= DATA FOR ANALYSIS =
[Start of section]
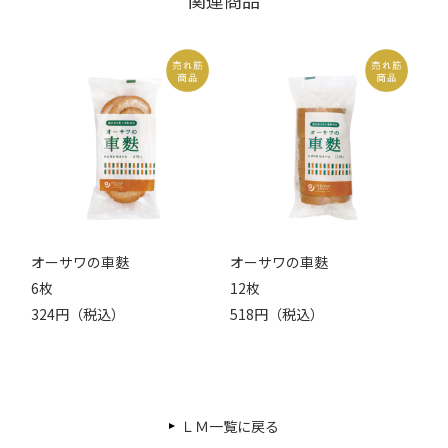
オーサワの車麩
オーサワの車麩
6枚
12枚
324円（税込）
518円（税込）
ＬＭ一覧に戻る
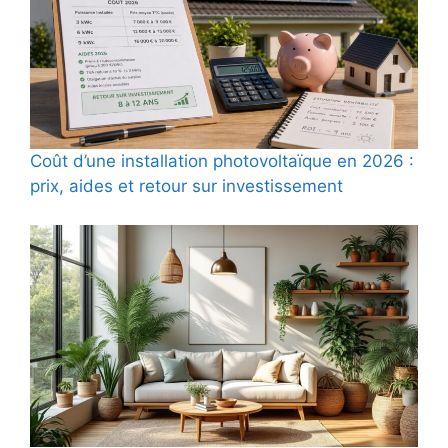
Coût d’une installation photovoltaïque en 2026 :
prix, aides et retour sur investissement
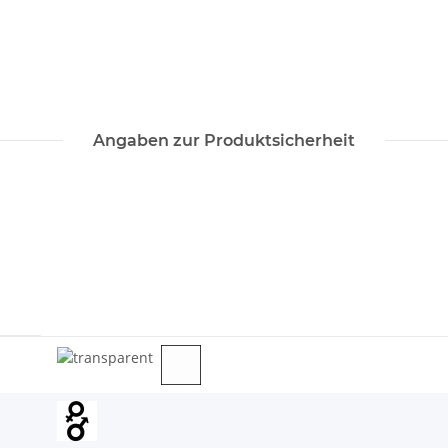
Angaben zur Produktsicherheit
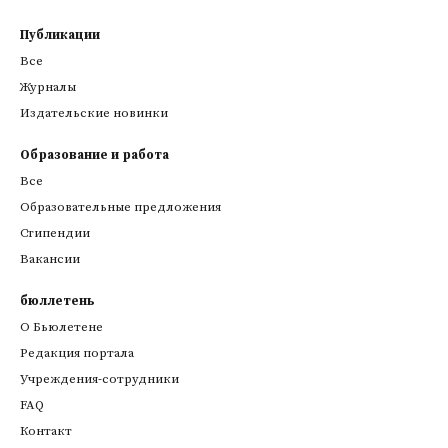
Публикации
Все
Журналы
Издательские новинки
Образование и работа
Все
Образовательные предложения
Стипендии
Вакансии
бюллетень
О Бьюлетене
Редакция портала
Учреждения-сотрудники
FAQ
Контакт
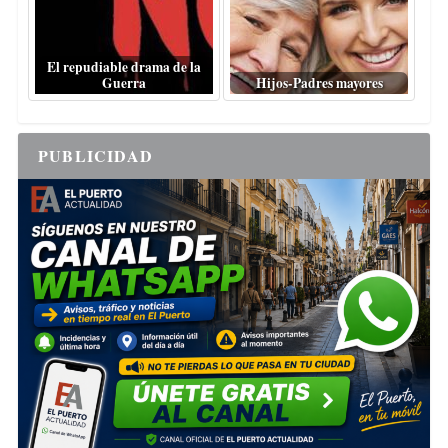
El repudiable drama de la
Guerra
Hijos-Padres mayores
PUBLICIDAD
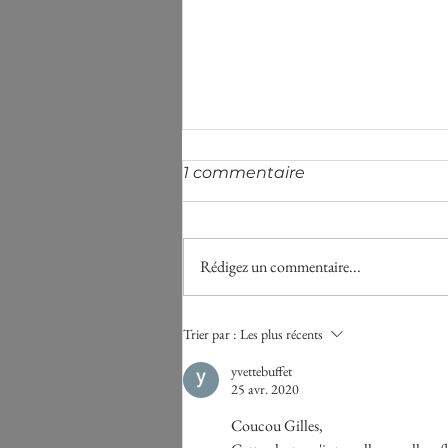
1 commentaire
Rédigez un commentaire...
Remède à la mélancolie
Trier par :
Les plus récents
yvettebuffet
25 avr. 2020
Coucou Gilles,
[End of section]
= TASK BRIEF =
Write out the data word for word, with every picture dropped.

= WRITTEN REPLY =
オーサワの車麩
オーサワの車麩
6枚
12枚
324円（税込）
518円（税込）
ＬＭ一覧に戻る
Coût d’une installation photovoltaïque en 2026 :
prix, aides et retour sur investissement
Angaben zur Produktsicherheit
Публикации
Все
Журналы
Издательские новинки
Образование и работа
Все
Образовательные предложения
Стипендии
Вакансии
бюллетень
О Бьюлетене
Редакция портала
Учреждения-сотрудники
FAQ
Контакт
El repudiable drama de la
Guerra
Hijos-Padres mayores
PUBLICIDAD
1 commentaire
Rédigez un commentaire...
Remède à la mélancolie
Trier par :
Les plus récents
yvettebuffet
25 avr. 2020
Coucou Gilles,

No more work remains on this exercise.